Грусть эта имела два корня, один из них уходил в почву сновидения, которое привиделось Мякишеву накануне. Ему снилось, что он, полуголый и пораженный какой-то странной болезнью, скитается мучительно между зеркалом и подъездом, постоянно при этом опорожняя мочевой пузырь. В зеркале он разглядывал свои обесцвеченные выпавшие брови, а в подъезде испытывал неимоверное чувство стыда, за свое антисоциальное действие, которое к тому же сопровождалось чувством изнурения, свойственным диабетикам.

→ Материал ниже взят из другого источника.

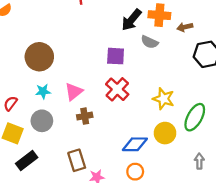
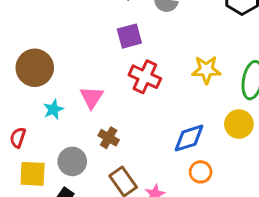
brown cross: (85, 116) -> (109, 138), moved, turned -32
gray circle: (42, 121) -> (72, 161), moved
yellow circle: (165, 133) -> (239, 124), moved

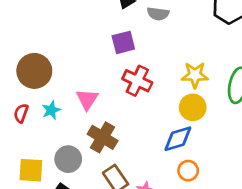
yellow circle: (239, 124) -> (193, 107), moved
red semicircle: (18, 138) -> (21, 113), moved
brown cross: (109, 138) -> (103, 137), size x1.5

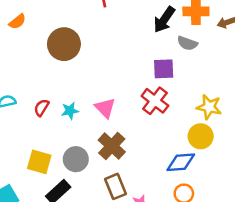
purple square: (123, 42) -> (164, 69), moved
brown circle: (34, 71) -> (64, 44), moved
pink triangle: (87, 99) -> (105, 108), turned -30

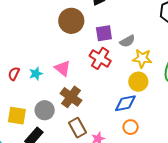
gray semicircle: (187, 43) -> (127, 41), moved, turned -42
brown circle: (64, 44) -> (71, 21), moved

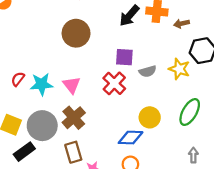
brown circle: (71, 21) -> (76, 33), moved
yellow star: (142, 58) -> (179, 69), moved
cyan star: (36, 74) -> (42, 84), size x1.5
gray circle: (45, 110) -> (42, 126), size x1.4

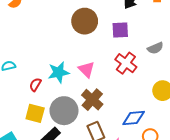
purple square: (124, 57) -> (120, 30), moved
red semicircle: (18, 79) -> (35, 85), moved
blue diamond: (131, 138) -> (134, 118), moved

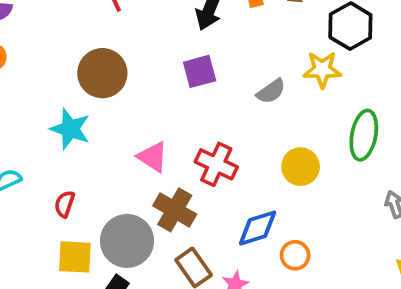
brown circle: (85, 21) -> (102, 73), moved
red cross: (126, 63) -> (216, 164), moved
cyan star: (59, 72) -> (70, 129), moved, turned -30

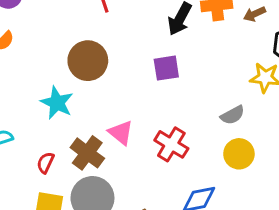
gray semicircle: (271, 91) -> (233, 115), moved
brown cross: (175, 210) -> (87, 153), moved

Заканчивая поливать соседскую дверь, он возвращался в свою квартиру, по которой хлопотливо носилась мать, насыпал в ладонь пригоршню таблеток и, не запивая, одним махом заглатывал их, ощущая во рту привкус чего-то полусырого и полусгнившего.

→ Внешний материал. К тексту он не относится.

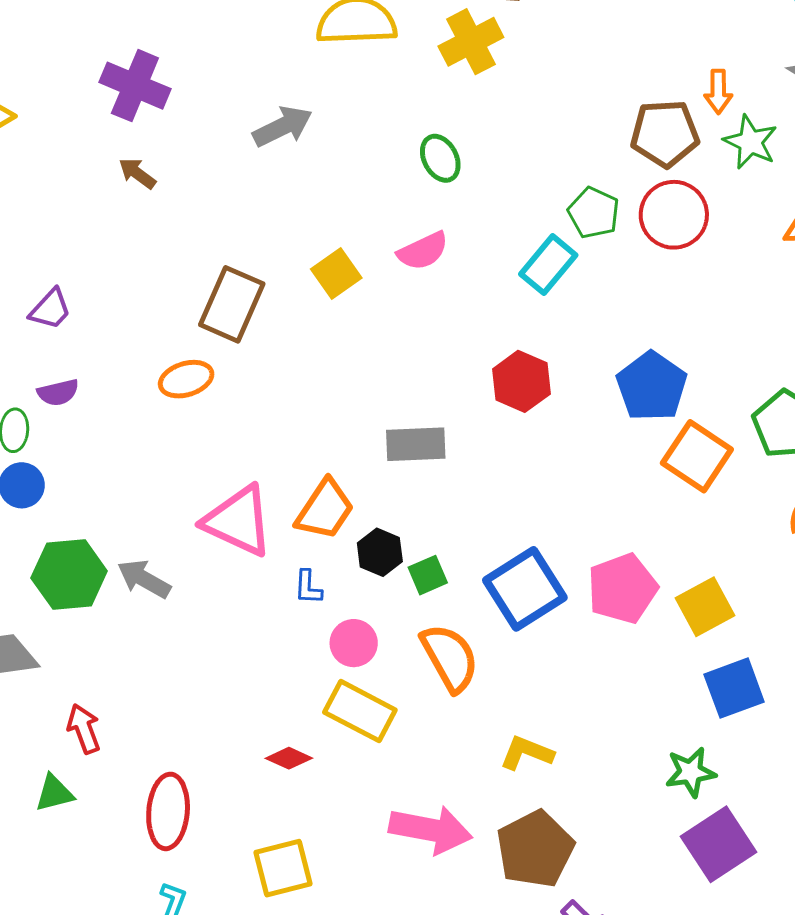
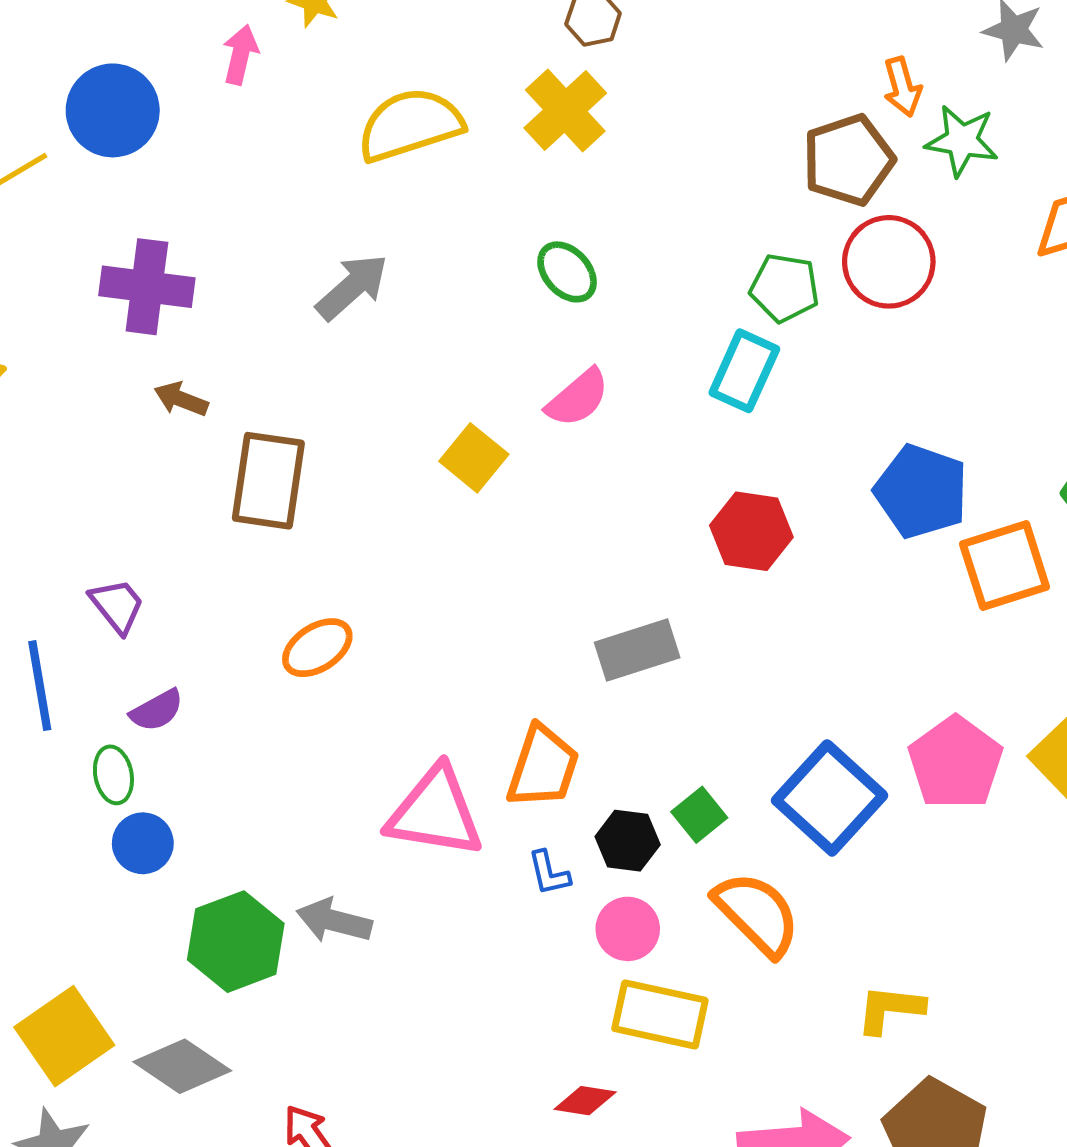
brown rectangle: (232, 304) -> (268, 481), moved
purple trapezoid: (50, 309) -> (117, 606), turned -66
orange square: (697, 456) -> (1005, 566), turned -36
black hexagon: (380, 552) -> (628, 841), moved

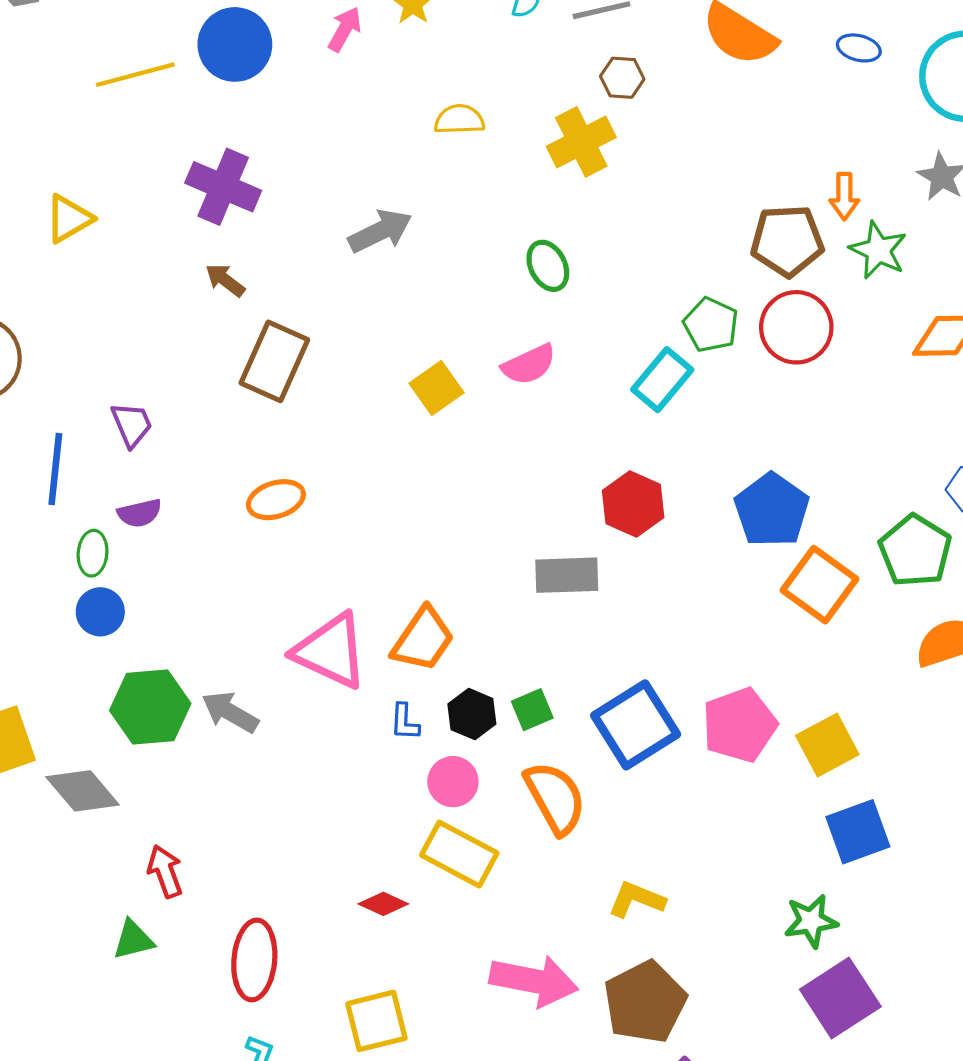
yellow semicircle: (410, 125) -> (459, 119), size x0.6
orange square: (1005, 566) -> (820, 585), turned 38
gray rectangle: (637, 650) -> (567, 575), moved

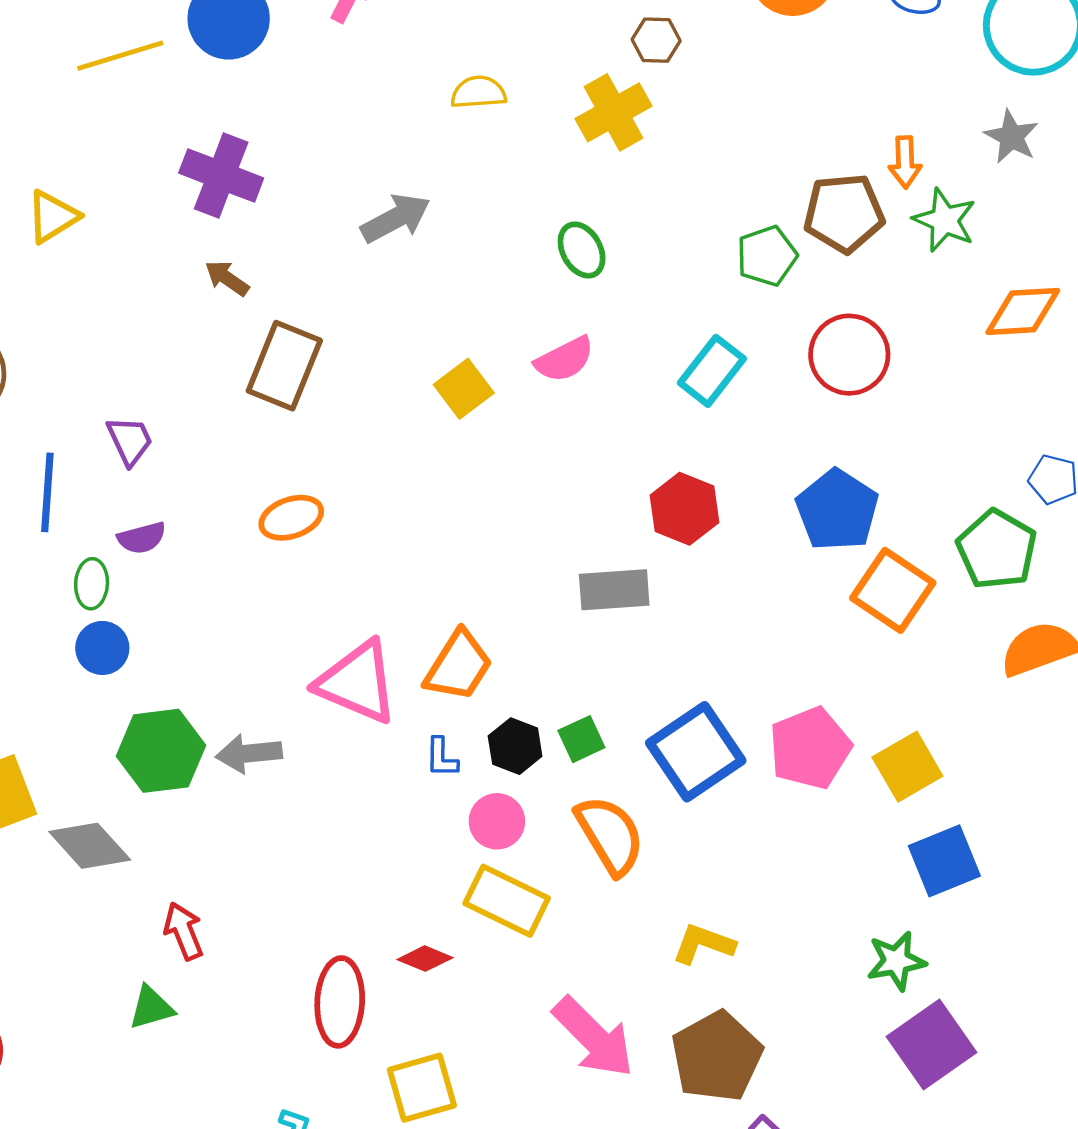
green pentagon: (711, 325) -> (767, 256), moved, turned 30
red circle: (796, 327) -> (849, 355), moved
gray arrow: (230, 712) -> (249, 753), turned -34
red ellipse: (254, 960) -> (340, 1002), moved
pink arrow: (534, 981) -> (593, 1037), turned 36

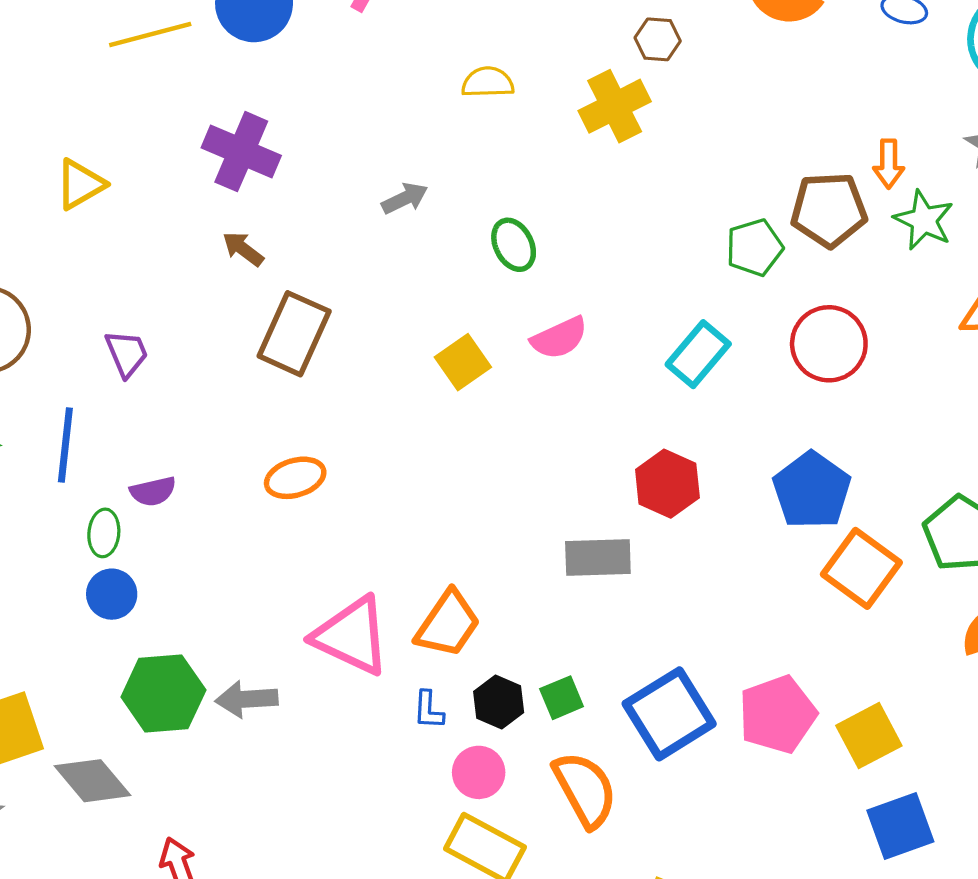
gray arrow: (396, 218) -> (405, 198), size x0.7
green ellipse: (582, 250) -> (514, 245), moved
purple trapezoid: (130, 441) -> (127, 353), moved

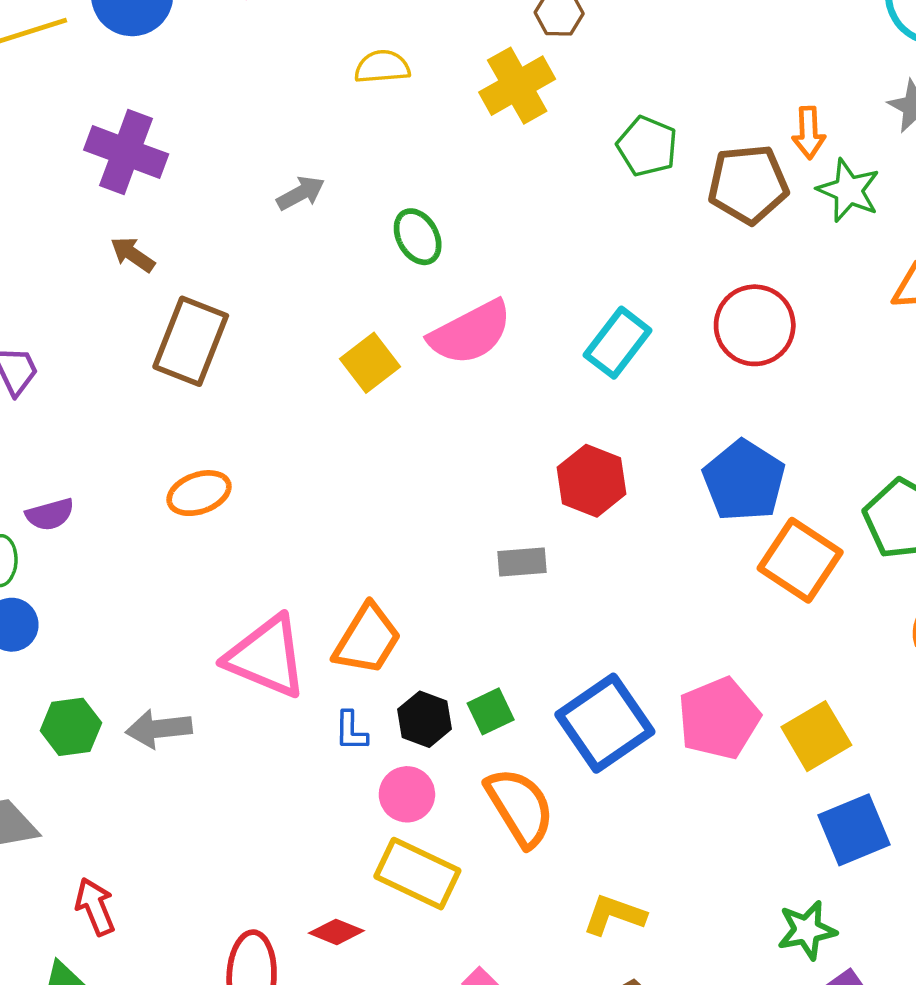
green pentagon: (754, 247) -> (647, 146), moved, turned -30
pink semicircle: (559, 338) -> (470, 333), size x1.4
gray rectangle: (598, 558) -> (522, 562), size x0.7
green hexagon: (163, 693) -> (71, 727), size x0.7

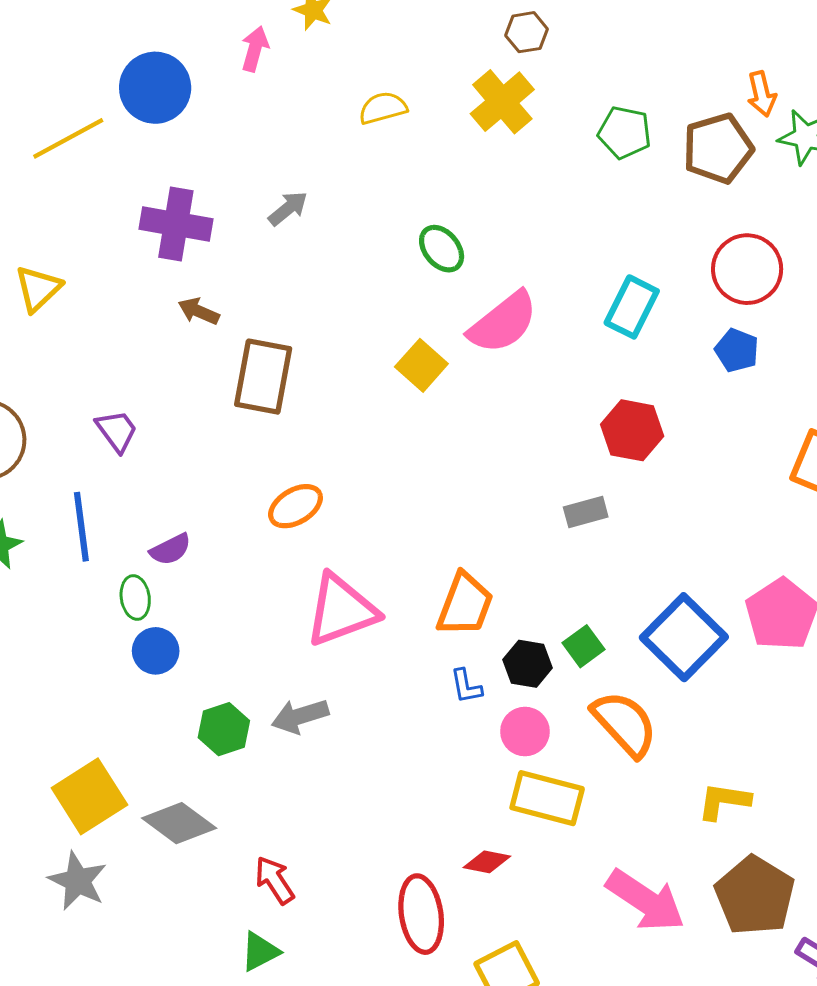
gray arrow: (301, 193) -> (288, 208), moved
blue pentagon: (744, 481) -> (737, 350), moved, size x0.6
pink triangle: (266, 657) -> (341, 610), moved, turned -32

Второй корень уходил в почву душевной болезни, мучавшей его уже долгие годы, можно сказать, корень уходил в определенную беспочвенность. Сам Мякишев именовал свой недуг аллергией на интерпретации. Он был не в состоянии объяснить мир, постичь существо жизни, опираясь на какую-либо хорошо известную интерпретацию. В один прекрасный момент он просто понял, что любое высказывание о мире ложно, что ни в каком толковании нет толка. Это было то, что называют озарением, трубным гласом ангела, пробившимся в его нутро сквозь невыносимый и нескончаемый шум повседневного существования. Он на мгновение как бы столкнулся лицом к лицу с живой жизнью и понял, что не имеет инструментов для ее познания, но то, что он освободился из плена чужого слова, чужого представления, стало для него очевидным. С тех пор его каждый раз тошнило, когда какой-нибудь недоумок с жаром заявлял: «Жизнь – это то-то или то-то». В отчаянной попытке увидеть мир чистыми глазами Мякишев болезненно метался между религией, наукой, мифологией, философией, филистерством, алхимией, алкоголем. Все зря. Тогда, устав от себя самого, он шел на кухню и начинал есть. Так он часто боролся с грустью, так решил бороться и сейчас. Сегодня в холодильнике оказалась курица.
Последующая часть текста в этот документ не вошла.